§ Problem to solve
Look through the lines below and extract each one that contains "modelo".

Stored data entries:

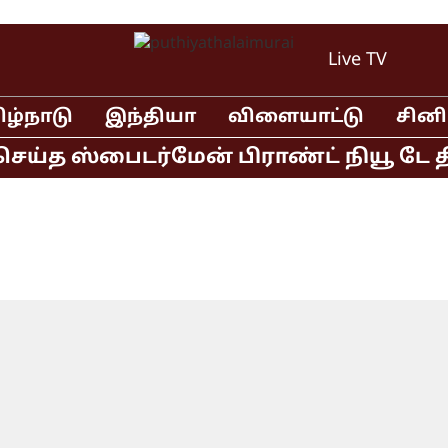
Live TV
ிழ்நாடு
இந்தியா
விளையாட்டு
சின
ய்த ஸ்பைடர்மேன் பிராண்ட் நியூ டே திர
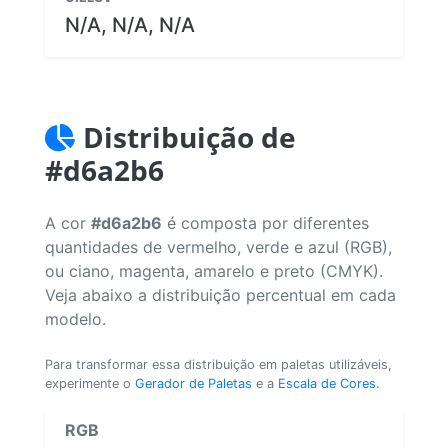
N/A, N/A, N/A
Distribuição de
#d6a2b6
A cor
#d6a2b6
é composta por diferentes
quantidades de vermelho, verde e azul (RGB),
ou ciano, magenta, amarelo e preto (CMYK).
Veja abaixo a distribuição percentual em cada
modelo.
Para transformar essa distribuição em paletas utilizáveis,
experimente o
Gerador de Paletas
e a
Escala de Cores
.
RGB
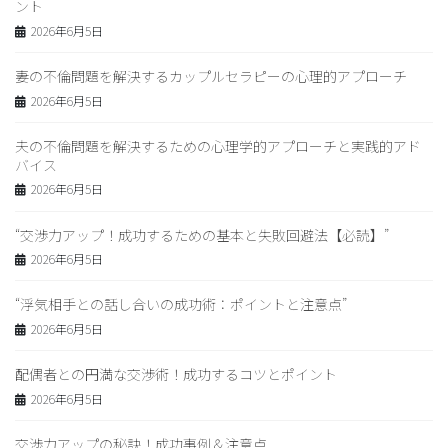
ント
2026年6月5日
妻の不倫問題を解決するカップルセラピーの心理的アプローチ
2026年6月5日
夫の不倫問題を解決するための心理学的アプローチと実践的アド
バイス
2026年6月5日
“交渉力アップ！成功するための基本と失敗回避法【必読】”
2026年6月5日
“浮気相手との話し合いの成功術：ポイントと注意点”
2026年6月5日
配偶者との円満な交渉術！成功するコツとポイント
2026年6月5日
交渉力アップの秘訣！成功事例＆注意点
* * *
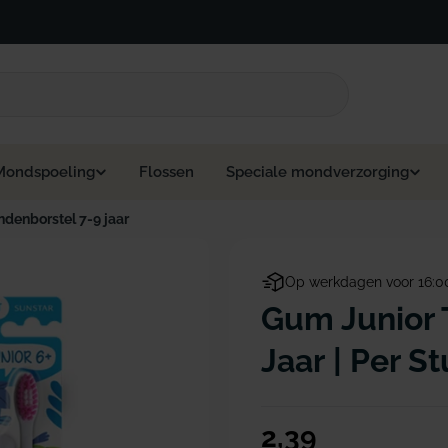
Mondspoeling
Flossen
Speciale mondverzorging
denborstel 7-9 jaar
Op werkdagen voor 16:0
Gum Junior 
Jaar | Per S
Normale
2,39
--
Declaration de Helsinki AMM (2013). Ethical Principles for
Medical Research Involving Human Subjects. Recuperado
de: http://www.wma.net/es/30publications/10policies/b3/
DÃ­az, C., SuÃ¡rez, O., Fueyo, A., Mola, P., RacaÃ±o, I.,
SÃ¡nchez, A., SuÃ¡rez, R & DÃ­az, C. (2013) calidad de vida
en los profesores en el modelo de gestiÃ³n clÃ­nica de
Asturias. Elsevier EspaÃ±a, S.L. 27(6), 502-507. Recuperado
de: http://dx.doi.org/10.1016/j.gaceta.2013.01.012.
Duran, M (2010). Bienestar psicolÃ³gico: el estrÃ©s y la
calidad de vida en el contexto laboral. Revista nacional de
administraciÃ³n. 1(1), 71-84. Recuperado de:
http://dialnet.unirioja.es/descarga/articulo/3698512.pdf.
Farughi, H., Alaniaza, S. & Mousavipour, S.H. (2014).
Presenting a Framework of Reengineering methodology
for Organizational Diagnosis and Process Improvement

§ Response to this task
modelo.
en los profesores en el modelo de gestiÃ³n clÃ­nica de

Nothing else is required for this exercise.